In fact, cyber-criminals based in nations once a part of the Soviet Union are a growing problem for US businesses. In one recent case, two men from St. Petersburg hacked into a US bank's computer network and transferred $10.5 million from the bank's corporate accounts into accounts they controlled.
"There's a lot going on out there right now," Mr. Sachs says. "Many businesses are driving on the information superhighway at 200 miles an hour without a seat belt or an airbag."
"When I used to teach, I often told my students that if you want to steal $1 million, use a computer," says Harvey Kushner, chairman of the criminal justice department at Long Island University. "You get more, you're less likely to get caught, and if you are caught, you'll do less time."
Professor Kushner says that computers have changed the face of crime. Much crime means some form of physical danger for the thief, and normally doesn't result in much ill-gotten gain.
"But computers enable crimes of concealment and deceit. It doesn't require violence. Anyone with a computer and a little skill can become a cyber-criminal. Smart college kids sitting in their university dorms can steal enough money to pay for their education, for instance. Five dollars here, five dollars there. Unfortunately, they don't even think it's really stealing.
"And it's a real challenge for the police. For 20 years, we've been training people to fight crime in a certain way. It used to be that bookies would keep all their records on rice paper that burned easily in case of a raid. So police had to barge in before the paper could be burned, and they were taught tactics to do that. But these days, to find that same information, you have to learn how to take apart a computer disk, or follow a vague cyber-trail, often across continents, just for a local crime."
Kushner also says that Y2K is a real opportunity for cyber-criminals. The emphasis on solving Y2K problems means that important security concerns are being put on the back burner because of lack of funds, he says.
Another problem for those computer security experts is that many companies that are victims of cyber-criminals either have no idea that they have been robbed or are reluctant to make cyber-crimes public because it might hurt their growing electronic commerce operations.
But steps are being taken to combat cyber-crime. In December 1997, US Attorney General Janet Reno and law officers from several countries agreed to develop high-tech solutions to combat computer crime and to prosecute criminals who cross borders to rob banks or sell child pornography in cyberspace.

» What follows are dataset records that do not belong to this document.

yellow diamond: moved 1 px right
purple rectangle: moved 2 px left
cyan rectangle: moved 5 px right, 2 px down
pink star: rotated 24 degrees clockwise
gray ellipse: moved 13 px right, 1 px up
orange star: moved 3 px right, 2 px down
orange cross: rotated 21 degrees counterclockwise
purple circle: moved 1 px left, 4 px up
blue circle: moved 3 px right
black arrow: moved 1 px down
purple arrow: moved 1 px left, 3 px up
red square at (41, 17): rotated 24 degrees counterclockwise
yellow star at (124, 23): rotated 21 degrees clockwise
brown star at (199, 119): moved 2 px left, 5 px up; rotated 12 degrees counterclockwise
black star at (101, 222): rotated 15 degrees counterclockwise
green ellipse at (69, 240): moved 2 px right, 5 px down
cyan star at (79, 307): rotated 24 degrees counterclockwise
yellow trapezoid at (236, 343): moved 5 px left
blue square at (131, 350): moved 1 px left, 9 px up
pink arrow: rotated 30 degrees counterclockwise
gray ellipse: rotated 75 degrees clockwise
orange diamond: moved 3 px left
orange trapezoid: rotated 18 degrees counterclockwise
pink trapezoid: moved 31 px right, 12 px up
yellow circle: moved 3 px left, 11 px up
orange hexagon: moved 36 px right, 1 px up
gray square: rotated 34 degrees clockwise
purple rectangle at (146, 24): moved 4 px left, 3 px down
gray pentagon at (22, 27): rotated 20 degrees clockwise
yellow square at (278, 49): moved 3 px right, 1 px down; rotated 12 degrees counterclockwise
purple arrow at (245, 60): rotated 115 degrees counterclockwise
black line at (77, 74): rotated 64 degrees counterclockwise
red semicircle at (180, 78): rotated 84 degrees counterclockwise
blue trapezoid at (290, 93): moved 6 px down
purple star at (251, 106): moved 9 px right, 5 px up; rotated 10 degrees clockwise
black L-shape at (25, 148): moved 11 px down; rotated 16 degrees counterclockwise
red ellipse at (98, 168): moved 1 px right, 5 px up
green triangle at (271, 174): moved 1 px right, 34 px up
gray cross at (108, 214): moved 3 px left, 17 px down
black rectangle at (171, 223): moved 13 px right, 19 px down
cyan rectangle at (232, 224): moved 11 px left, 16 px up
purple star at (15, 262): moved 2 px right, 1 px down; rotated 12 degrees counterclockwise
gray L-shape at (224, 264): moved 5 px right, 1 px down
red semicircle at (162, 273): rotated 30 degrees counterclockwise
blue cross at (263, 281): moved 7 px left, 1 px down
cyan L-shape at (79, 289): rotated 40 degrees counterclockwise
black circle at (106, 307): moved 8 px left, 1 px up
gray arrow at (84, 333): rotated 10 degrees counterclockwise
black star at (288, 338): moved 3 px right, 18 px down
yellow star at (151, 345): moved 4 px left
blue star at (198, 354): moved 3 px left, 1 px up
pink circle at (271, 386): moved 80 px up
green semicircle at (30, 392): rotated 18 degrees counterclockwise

Then last November, the International Chamber of Commerce based in Geneva announced it was establishing a special unit to help companies around the world combat cyber-crime. The group works closely with Interpol to fight Internet crime. And the US Federal Bureau of Investigation has also established an elite unit to combat cyber-criminals and cyber-terrorists.
But Sachs says the best thing that businesses of all sizes can do is act to protect themselves (see article at right).
"People feel they have time. They say, 'We don't know anybody who has been hurt.' Well, I know lots of people who have been hurt," Sachs says. "Coming from a for-profit company, there is always the sense that you're just using scare tactics to promote your product. But people need to be aware of the scope and scale of the kind of activities taking place, or else they'll become victims as well."
*Part 1 on cyber-war ran June 24. Part 2 on cyber-terrorism ran July 1.